■ Exercise goal:
Omit every image, and transcribe the remaining entries exactly as given.

*** Supplied data

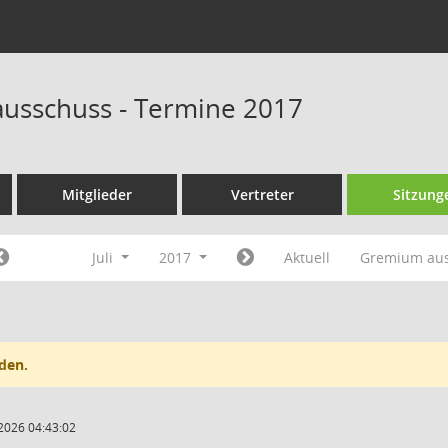
ausschuss - Termine 2017
Mitglieder
Vertreter
Sitzung
Juli
2017
Aktuell
Gremium au
den.
2026 04:43:02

******

■ Exercise solution:
ausschuss - Termine 2017
Mitglieder
Vertreter
Sitzung
Juli
2017
Aktuell
Gremium au
den.
2026 04:43:02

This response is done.